Only the lines below starting at the one containing "Ремонт глушителей" and ending at the one containing "Ремонт системы охлаждения" belong in the answer, each copied exactly.

STUDY MATERIAL Block Start

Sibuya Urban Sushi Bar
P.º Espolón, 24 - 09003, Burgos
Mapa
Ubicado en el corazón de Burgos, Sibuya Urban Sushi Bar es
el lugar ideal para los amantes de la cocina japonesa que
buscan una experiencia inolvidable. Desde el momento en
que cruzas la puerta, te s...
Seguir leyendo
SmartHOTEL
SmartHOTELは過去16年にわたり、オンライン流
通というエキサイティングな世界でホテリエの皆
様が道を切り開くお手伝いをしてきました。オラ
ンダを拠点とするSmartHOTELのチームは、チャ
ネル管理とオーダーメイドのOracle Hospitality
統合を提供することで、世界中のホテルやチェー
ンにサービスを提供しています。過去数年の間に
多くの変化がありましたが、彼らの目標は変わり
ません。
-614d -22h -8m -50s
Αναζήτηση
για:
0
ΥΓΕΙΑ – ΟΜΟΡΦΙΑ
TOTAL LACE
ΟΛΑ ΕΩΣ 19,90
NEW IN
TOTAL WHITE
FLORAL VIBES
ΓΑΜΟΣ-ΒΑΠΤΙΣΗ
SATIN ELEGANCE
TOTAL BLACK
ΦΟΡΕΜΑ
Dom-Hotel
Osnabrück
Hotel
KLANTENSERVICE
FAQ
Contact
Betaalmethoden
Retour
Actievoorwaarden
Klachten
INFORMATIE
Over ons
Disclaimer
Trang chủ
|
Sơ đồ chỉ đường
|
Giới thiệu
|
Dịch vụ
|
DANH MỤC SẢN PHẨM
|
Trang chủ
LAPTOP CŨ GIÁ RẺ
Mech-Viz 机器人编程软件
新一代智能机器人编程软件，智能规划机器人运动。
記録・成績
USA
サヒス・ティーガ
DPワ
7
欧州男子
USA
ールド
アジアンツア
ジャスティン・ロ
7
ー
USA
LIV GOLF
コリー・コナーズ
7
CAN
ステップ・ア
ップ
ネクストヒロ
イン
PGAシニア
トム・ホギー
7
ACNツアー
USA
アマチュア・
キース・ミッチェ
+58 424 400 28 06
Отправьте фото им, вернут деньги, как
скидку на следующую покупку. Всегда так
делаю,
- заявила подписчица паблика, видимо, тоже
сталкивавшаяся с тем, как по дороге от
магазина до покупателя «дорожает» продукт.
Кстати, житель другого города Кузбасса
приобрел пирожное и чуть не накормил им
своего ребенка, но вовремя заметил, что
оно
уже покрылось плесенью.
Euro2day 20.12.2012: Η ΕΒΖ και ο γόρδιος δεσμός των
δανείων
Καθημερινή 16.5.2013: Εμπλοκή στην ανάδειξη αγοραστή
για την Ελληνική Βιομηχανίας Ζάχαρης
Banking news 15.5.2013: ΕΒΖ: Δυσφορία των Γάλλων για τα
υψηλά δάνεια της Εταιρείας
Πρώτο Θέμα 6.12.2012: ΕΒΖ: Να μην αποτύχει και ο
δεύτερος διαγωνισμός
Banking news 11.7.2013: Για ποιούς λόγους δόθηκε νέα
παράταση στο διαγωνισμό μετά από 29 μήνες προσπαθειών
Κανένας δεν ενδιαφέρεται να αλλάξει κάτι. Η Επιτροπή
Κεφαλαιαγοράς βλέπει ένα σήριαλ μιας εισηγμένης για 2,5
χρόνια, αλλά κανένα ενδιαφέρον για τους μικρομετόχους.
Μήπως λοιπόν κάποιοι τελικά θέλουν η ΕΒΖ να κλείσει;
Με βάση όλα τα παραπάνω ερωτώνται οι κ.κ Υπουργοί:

STUDY MATERIAL Block End
STUDY MATERIAL Block Start

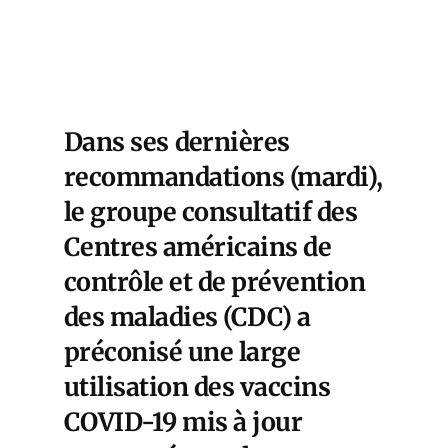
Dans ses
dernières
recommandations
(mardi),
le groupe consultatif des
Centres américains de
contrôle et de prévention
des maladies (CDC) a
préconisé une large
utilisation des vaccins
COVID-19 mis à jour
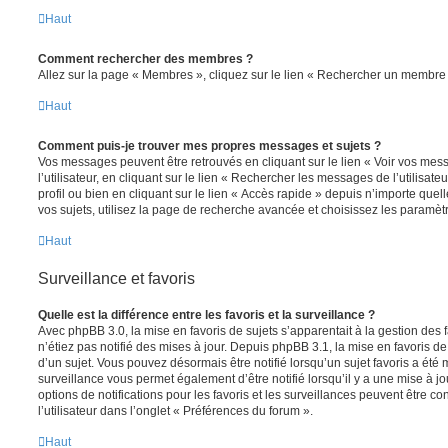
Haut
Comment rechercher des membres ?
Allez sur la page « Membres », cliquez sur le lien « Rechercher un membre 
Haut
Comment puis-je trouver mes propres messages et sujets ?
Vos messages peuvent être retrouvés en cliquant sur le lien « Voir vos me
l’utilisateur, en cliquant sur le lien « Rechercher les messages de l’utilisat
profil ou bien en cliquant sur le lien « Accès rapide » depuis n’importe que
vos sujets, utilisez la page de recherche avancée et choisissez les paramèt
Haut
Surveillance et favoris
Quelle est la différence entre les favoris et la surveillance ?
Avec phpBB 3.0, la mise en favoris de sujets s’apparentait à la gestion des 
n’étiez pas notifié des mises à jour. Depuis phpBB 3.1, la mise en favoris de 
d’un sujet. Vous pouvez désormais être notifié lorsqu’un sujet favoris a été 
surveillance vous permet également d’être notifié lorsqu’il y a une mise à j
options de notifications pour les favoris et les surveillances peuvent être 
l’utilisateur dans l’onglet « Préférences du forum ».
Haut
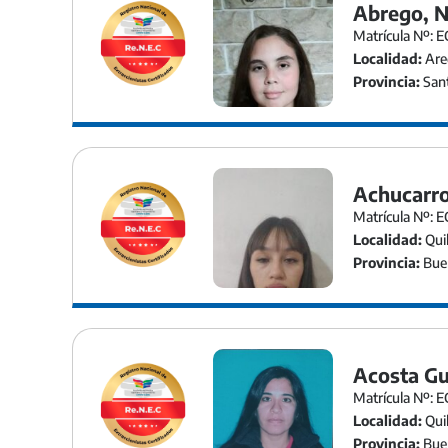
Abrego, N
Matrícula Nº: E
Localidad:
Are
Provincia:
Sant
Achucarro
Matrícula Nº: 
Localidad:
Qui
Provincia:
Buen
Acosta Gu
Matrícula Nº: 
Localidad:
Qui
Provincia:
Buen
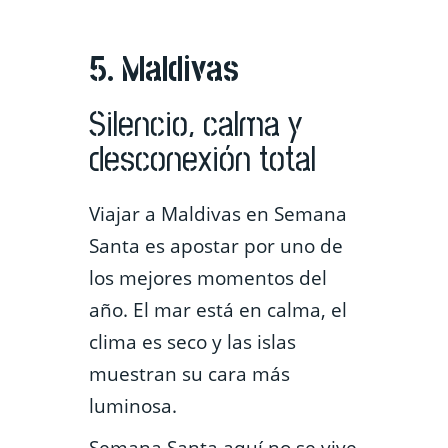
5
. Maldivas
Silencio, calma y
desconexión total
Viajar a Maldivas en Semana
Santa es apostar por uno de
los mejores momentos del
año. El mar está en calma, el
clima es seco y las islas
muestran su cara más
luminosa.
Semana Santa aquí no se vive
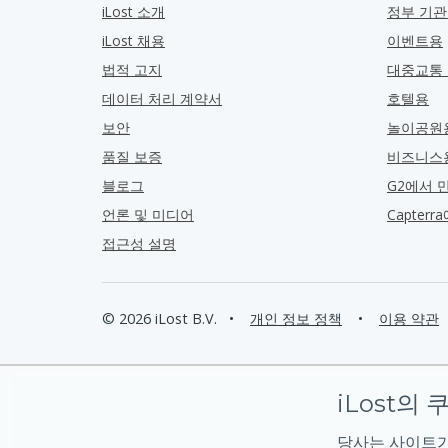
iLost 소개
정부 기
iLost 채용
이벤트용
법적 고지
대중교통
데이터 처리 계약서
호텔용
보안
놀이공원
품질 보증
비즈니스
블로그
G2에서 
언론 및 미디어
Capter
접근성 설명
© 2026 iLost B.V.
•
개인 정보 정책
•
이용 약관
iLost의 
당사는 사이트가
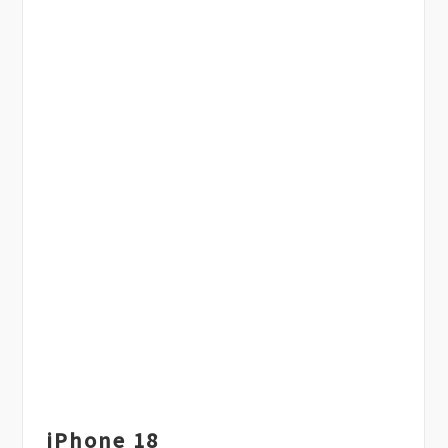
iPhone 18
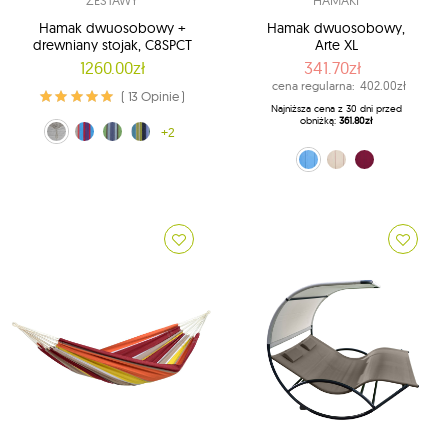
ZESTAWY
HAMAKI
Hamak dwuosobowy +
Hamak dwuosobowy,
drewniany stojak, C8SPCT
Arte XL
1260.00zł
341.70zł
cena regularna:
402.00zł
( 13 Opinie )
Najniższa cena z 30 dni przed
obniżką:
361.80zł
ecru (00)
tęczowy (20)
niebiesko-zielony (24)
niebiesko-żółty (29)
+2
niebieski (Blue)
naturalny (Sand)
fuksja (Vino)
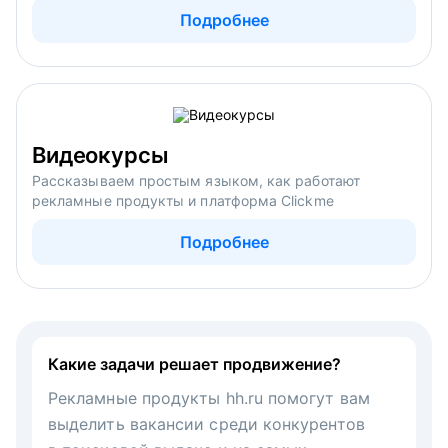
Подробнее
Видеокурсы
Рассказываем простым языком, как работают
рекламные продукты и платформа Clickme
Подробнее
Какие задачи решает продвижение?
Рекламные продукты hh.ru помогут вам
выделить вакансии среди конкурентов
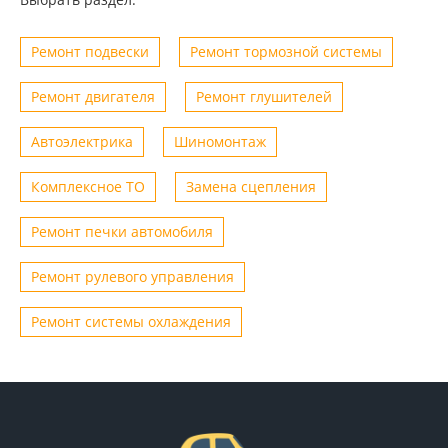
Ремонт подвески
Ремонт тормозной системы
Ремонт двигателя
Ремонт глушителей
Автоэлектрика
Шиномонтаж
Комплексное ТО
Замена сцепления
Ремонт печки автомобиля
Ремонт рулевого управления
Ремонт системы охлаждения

STUDY MATERIAL Block End

* **SOLUTION TO THIS PROBLEM**:
Ремонт глушителей
Автоэлектрика
Шиномонтаж
Комплексное ТО
Замена сцепления
Ремонт печки автомобиля
Ремонт рулевого управления
Ремонт системы охлаждения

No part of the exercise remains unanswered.